York Symphony Orchestra's instrument petting zoo to let kids take instruments for a ride
The York Symphony Orchestra will have an instrument petting zoo after its Saturday Morning Symphony — A Musical Journey Through Time at 10 a.m. Saturday at the Strand-Capitol Performing Arts Center.
Menchey Music will have string instruments including the violin, woodwind instruments including flute, brass instruments including trumpet and percussion instruments including the snare drum for kids to try. Members of the orchestra will be in different stations in the lobby to instruct kids.
Lawrence Golan, music director and conductor for the YSO, makes instrument recommendations for children depending on age. For example, you can start a 3 or 4-year-old on piano or violin, but you wouldn't want to give them a trumpet or oboe. When they turn 8 or 9, they can pretty much pick anything.
There are exceptions. Certain instruments take bigger hands, like a cello or string bass. The piccolo, on the other hand, would be best played by someone with small fingers. Also, some instruments need a lot of breath support like a tuba. So, a student would need large lung capacity. Before your kid "pets an instrument," check out these fun facts.
String instruments have a bow. The hair on the bow comes from a horse. Strings originally were made out of sheep or cat gut and some still are, however most are now synthetic.
One of the most popular woodwind instruments is actually not made out of wood.

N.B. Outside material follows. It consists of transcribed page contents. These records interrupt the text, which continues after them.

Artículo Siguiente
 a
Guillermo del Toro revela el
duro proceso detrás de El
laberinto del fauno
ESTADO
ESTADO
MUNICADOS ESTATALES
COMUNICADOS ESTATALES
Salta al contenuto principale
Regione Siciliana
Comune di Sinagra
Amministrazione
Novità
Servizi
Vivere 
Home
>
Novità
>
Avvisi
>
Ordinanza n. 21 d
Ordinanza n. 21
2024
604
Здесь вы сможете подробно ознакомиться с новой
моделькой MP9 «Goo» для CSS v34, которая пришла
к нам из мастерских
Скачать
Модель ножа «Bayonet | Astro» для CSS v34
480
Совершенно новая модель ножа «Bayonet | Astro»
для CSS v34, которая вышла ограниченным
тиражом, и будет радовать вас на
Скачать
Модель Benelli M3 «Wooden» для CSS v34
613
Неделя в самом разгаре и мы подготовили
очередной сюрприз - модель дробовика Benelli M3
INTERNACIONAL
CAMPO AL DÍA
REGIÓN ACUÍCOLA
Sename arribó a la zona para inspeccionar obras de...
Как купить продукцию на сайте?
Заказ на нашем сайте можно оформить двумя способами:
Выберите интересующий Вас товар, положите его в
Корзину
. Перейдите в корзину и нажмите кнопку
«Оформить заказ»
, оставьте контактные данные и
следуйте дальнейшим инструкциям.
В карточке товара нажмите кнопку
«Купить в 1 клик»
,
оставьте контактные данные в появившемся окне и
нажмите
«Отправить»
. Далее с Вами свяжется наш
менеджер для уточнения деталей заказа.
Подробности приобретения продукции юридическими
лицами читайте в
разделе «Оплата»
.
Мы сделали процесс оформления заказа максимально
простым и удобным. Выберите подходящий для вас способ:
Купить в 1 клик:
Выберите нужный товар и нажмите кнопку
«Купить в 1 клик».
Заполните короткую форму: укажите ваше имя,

The flute, pictured left, used to be made out of wood 200 years ago, Golan said, when the name woodwind was created. The more modern flute is made out of metal — sometimes silver, sometimes gold. It was probably switched for pitch stability, he said.
The English horn, pictured right, which is the larger version of the oboe, is not actually from England. The phrase is a result of a mistranslation of French terminology "cor anglais," which was supposed to mean angled horn because of its shape.
Similarly, the French horn is not French. The International Horn Society several years ago officially changed the name to horn. Most people still call it the French horn.
Literally anything can be used as a percussion instrument. Certain songs call for playing unusual objects, including airplane break drum, a brake system of an airplane. Anything you can hit, shake or scrape can be used as a percussion instrument.